Strand-seq, published in 2016 by researchers at the British Columbia Cancer Agency's Terry Fox Laboratory and the European Research Institute for the Biology of Ageing, uses a directional, single-cell sequencing method to develop haplotypes with short-read sequence data.
In addition to being able to help sort contigs to chromosomes and put them in the right order, Strand-seq provides the ability to phase contigs by helping to cluster them into single chromosomes.
DipAsm begins with an unphased Peregrine assembly scaffolded by 3D-DNA or HiRise, calls small variants with DeepVariant, phases them with WhatsHap and HapCUT2, partitions the reads, and assembles each partition independently again with Peregrine. "Grouping contigs into chromosome-long scaffolds is necessary for phasing of entire chromosomes by WhatsHap and HapCUT2," the authors wrote.
Shilpa Garg, first author of the DipAsm study and a research fellow at Harvard and Dana-Farber Cancer Institute, said the Hi-C assay costs about $500 plus the cost of sequencing, which is about $1,000 to $1,200 per sample, in addition to approximately $10,000 per sample for PacBio sequencing. The cost of computing is negligible compared to the cost of sequencing, she said, and assembly is fast. "We have now started to see it can be done in a day," said Garg.
Strand-seq costs approximately $1,200 to $2,500 per sample, "depending on how many single cells per sample one needs," Marschall said, with 40 to 50 cells being sufficient for the workflow described in the paper.
There's a potential tradeoff researchers deciding between the two methods will have to consider. "Conceptually, I think Strand-seq is more robust," Marschall said, "but as of now, the Hi-C technology is more broadly available." Arima and Dovetail Genomics both offer commercial kits, and while very high-quality Hi-C data are needed, they are obtainable, as shown in the DipAsm paper, he noted.

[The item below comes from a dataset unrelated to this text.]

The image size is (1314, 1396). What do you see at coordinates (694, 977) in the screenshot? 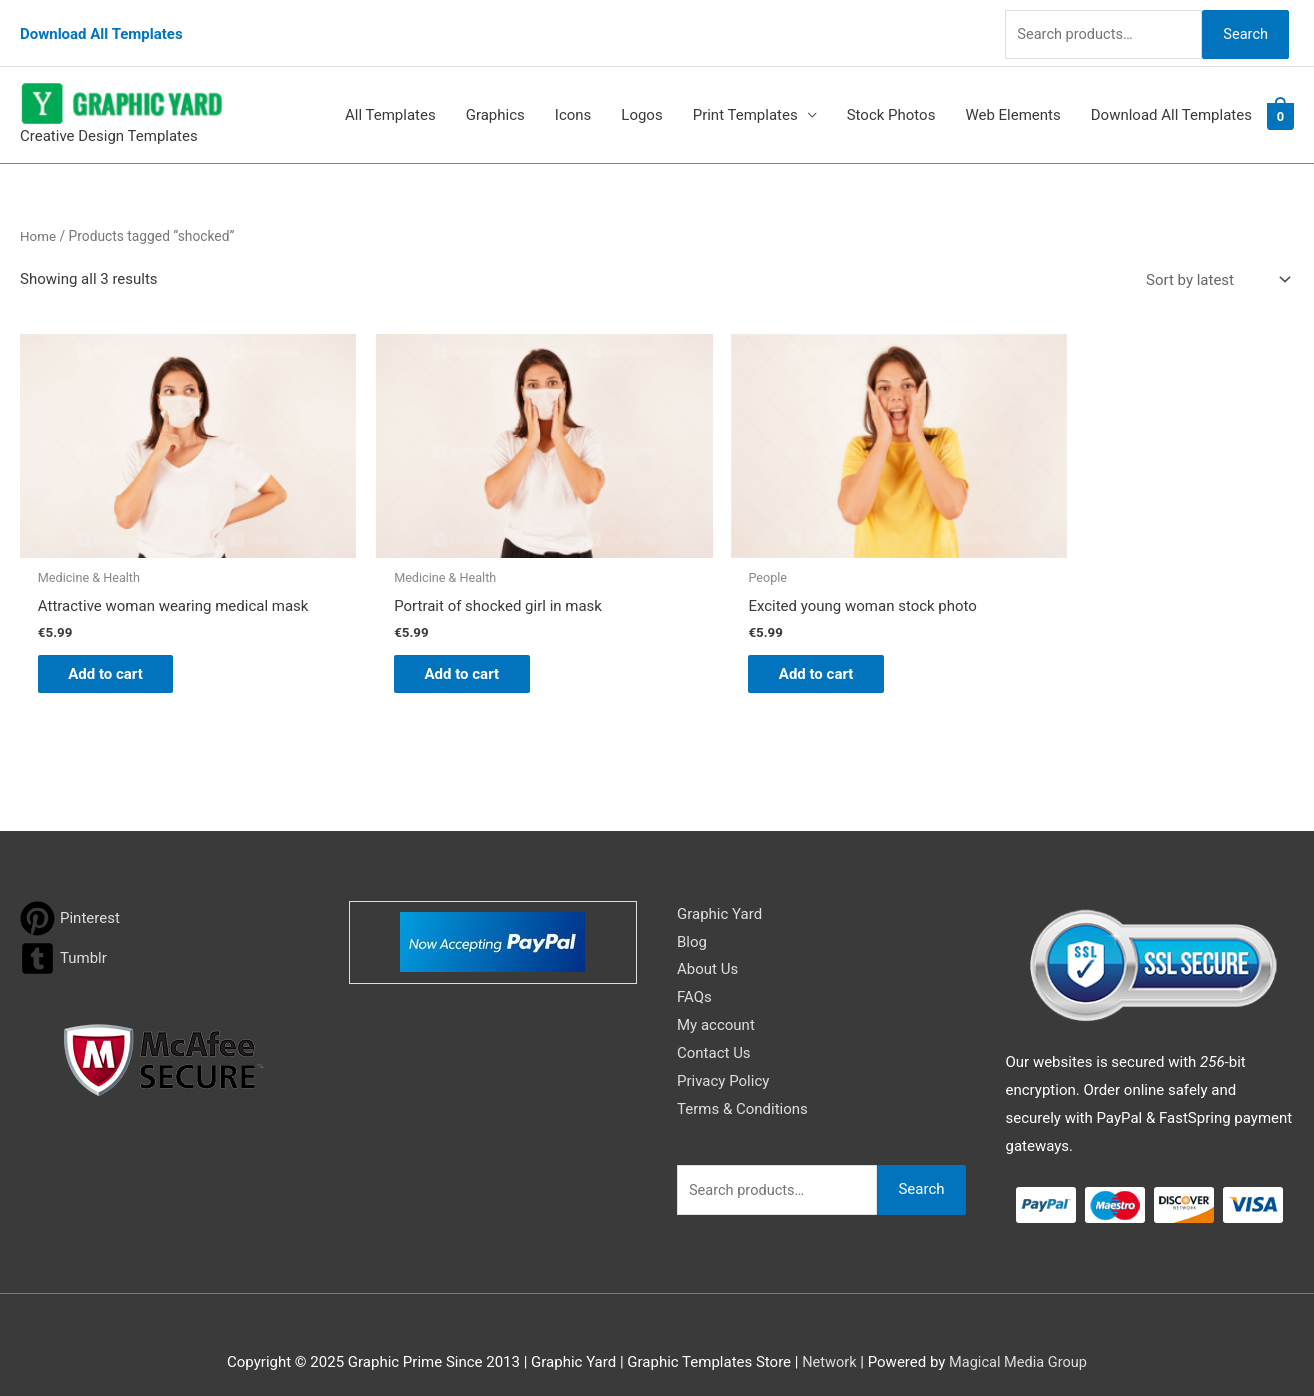 I see `FAQs` at bounding box center [694, 977].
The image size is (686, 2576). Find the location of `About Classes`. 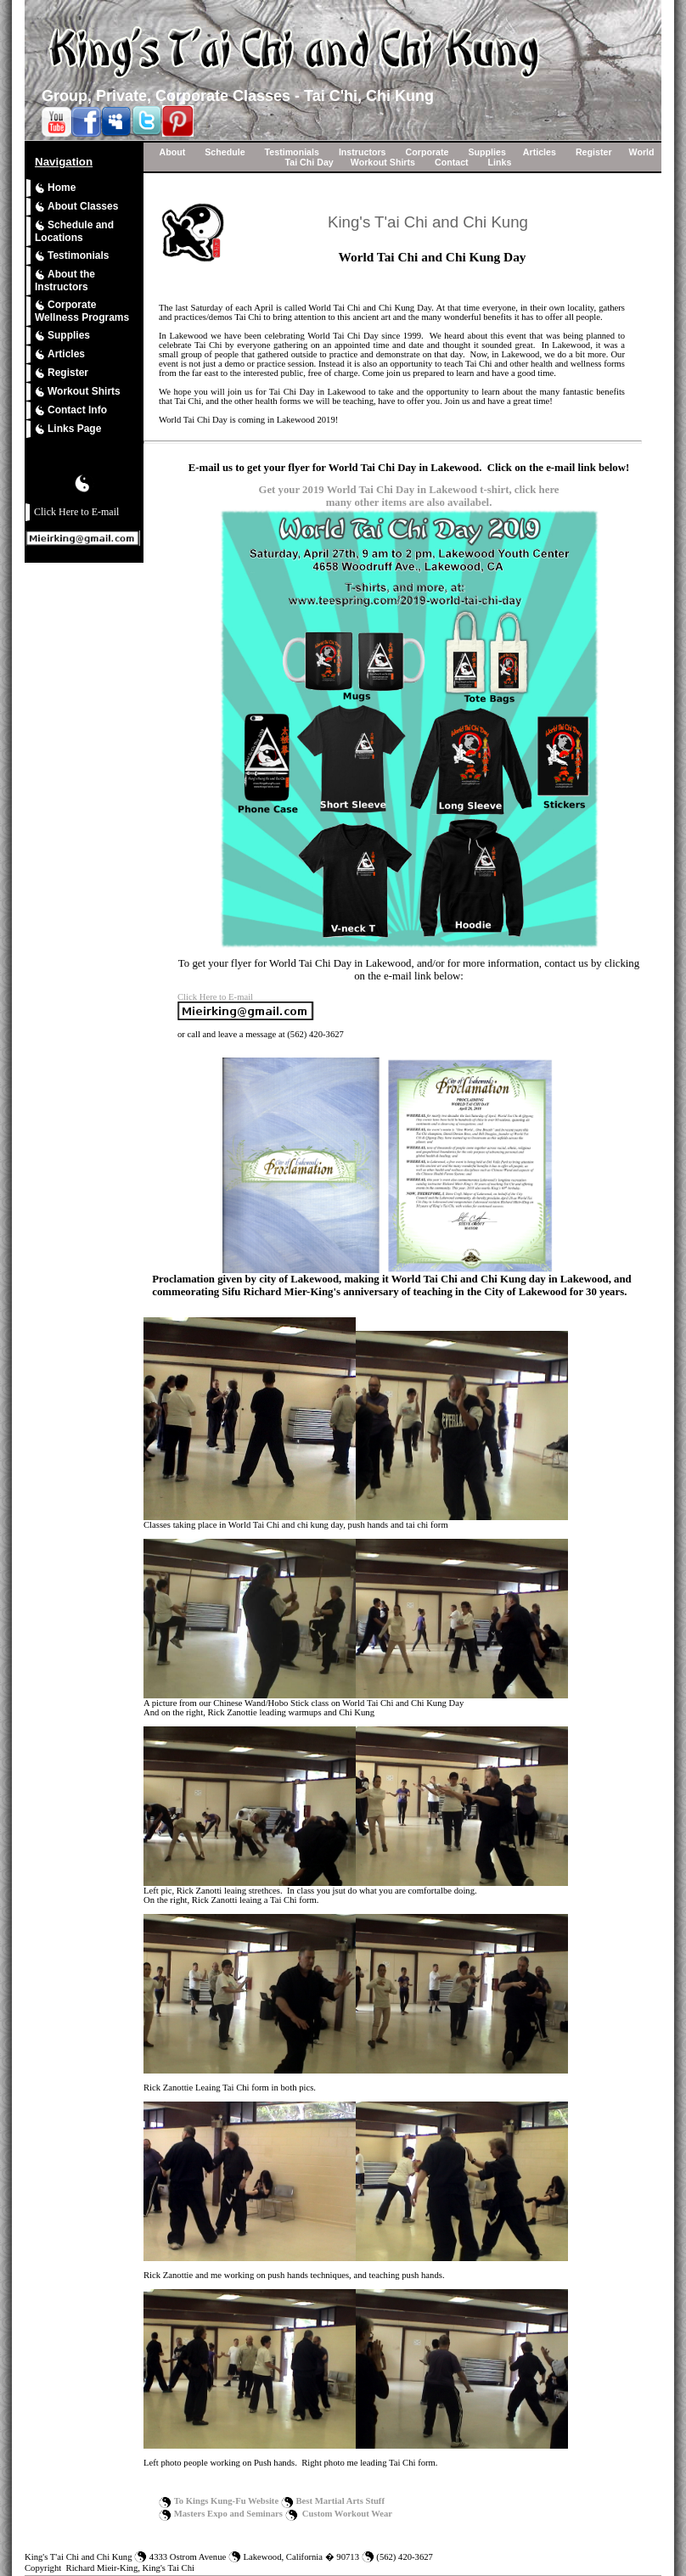 About Classes is located at coordinates (76, 206).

"This method should open the door for producing high-quality phased human genomes needed for personalized [structural variant] discovery in healthy and diseased individuals," the Eichler and Marschall-led team wrote. "Fully phased, reference-free genomes are also the first step in constructing comprehensive human pangenome references that aim to reflect the full range of human genome variation."
Sequencing costs will have to come down before these assemblies could be done routinely in clinical applications, but Marschall suggested they could be immediately valuable to researchers looking at SVs. "If you know what the structural variant sequences look like, you can genotype them from short reads, even if you could not have found them using short reads alone," he said. His lab is already fielding interest in the method from researchers studying rare diseases and cancer.
Eichler said his lab is beginning to study SVs using these kinds of assemblies. "Things are much more structurally variable than we anticipated," he said. "[SVs are] radically different in every human we've looked at." But he suggested that large, repetitive regions of the genome remain impenetrable and assembling chromosomes from telomere to telomere will require further advances in sequencing technology and algorithms.
Kolmogorov said he agreed with these assessments of the applications of the pipelines and their limitations. "Improvements are still needed," he said. "They're still getting fragmented chromosomes. We'll need better algorithms to get the tricky parts [of the genome.]"
He noted that phasing and assembly are related problems, and that the fact the Strand-seq-based method could use any of several assemblers was promising. "It gives users flexibility to choose their own software. If there are any improvements in one of the assemblers, you can easily plug it into the pipeline and get even better reconstruction," he said.